Of course, there need to be upper limits of size beyond which minor structures would continue to require normal building approval for public safety and health reasons. The works which are exempted will be detailed in regulations. The Bill will also exempt existing minor building structures from the building approval process. This will at one stroke remove a lot of the inconvenience which so often is met during the selling and buying of established homes. Conveyancing solicitors will be made aware of these exemptions and it is anticipated that it will have some impact on conveyancing costs.

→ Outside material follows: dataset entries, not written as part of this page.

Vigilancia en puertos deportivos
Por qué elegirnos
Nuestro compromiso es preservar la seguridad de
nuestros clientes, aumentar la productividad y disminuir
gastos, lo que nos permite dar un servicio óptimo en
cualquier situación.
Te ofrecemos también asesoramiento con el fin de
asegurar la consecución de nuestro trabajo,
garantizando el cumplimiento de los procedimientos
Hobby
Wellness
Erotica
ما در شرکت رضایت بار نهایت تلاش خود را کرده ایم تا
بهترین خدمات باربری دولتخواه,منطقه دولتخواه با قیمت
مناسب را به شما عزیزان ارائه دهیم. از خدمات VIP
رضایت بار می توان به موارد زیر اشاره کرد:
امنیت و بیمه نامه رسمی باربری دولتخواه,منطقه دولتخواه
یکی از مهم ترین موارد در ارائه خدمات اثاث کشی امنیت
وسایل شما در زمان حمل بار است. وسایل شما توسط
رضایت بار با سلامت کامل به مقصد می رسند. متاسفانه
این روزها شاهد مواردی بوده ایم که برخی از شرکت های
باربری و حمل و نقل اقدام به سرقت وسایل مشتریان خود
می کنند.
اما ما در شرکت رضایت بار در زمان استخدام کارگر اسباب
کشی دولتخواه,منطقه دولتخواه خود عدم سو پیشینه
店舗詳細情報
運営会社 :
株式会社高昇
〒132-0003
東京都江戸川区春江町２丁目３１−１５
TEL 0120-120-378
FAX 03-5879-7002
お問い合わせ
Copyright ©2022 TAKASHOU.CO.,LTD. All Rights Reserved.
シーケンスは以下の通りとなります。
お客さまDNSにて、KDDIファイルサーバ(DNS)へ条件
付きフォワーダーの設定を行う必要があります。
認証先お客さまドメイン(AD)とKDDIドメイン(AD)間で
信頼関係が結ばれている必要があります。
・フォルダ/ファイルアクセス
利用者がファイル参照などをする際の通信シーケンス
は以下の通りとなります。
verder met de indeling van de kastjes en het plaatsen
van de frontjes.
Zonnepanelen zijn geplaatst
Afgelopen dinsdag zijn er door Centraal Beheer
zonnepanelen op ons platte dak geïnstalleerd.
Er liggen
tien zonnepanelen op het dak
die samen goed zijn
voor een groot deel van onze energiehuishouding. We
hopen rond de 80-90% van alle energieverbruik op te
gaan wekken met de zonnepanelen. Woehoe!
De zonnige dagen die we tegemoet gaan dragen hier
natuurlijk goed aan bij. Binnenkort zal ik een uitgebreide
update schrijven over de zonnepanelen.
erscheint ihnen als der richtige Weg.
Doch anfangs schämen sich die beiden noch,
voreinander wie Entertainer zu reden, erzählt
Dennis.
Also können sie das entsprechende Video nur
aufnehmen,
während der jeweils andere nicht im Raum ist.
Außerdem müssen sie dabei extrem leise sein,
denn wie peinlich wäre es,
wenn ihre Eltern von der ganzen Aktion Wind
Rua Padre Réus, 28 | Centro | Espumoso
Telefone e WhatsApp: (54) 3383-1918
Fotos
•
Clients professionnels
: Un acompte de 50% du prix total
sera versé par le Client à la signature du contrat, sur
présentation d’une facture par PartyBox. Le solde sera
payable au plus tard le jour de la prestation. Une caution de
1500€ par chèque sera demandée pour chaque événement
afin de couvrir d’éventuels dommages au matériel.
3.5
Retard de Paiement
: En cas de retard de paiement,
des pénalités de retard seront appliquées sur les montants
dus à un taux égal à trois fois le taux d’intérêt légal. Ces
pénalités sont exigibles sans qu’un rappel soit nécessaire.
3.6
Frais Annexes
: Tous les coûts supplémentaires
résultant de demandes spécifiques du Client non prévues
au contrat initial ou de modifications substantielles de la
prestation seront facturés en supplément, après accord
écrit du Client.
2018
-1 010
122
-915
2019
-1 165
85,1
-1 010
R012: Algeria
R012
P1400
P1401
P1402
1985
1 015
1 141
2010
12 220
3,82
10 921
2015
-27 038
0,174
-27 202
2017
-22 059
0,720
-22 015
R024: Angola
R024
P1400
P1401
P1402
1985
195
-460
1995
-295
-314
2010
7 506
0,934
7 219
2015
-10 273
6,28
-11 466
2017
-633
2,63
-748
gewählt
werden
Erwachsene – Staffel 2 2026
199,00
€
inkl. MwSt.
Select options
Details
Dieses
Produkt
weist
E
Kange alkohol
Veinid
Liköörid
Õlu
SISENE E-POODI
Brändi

Certain other kinds of approval will still be necessary. If the place is on the heritage places register or provisional heritage places register, work will be controlled under the Land (Planning and Environment) Act 1991. If water or electricity is connected to the building, the existing regulations for plumbers and electricians would continue to apply. So it is not open slather to do the wiring for your pergola yourself; public safety considerations apply. Certain building control powers are retained in relation to minor building works where considered necessary to minimise the risk of adverse effects on health or safety or on visual amenity. A power of demolition will remain for instances where the work is unsafe, does not meet the design and siting or easements requirements, or the conditions of the lease. To ensure that the building controller has power over exempting building on easements for electricity and other utilities, the Bill will extend the building controller's existing demolition powers. Madam Speaker, the Bill reduces the cost of minor home improvements, simplifies the process of conveyancing, and releases public resources to be employed more productively. I present the explanatory memorandum for the Bill.

Debate (on motion by Mr Kaine) adjourned.

NRMA-ACT ROAD SAFETY TRUST BILL 1992

MR CONNOLLY (Attorney-General, Minister for Housing and Community Services and Minister for Urban Services) (11.23): I present the NRMA-ACT Road Safety Trust Bill 1992.

Title read by Clerk.

MR CONNOLLY: Madam Speaker, I move:

That this Bill be agreed to in principle.

The purpose of this Bill is to give legislative force to the charitable nature of the NRMA-ACT Road Safety Trust and provide for appropriate exemptions from liability for the trustees, the NRMA and the ACT Government in respect of activities undertaken in fulfilling the aims of the trust.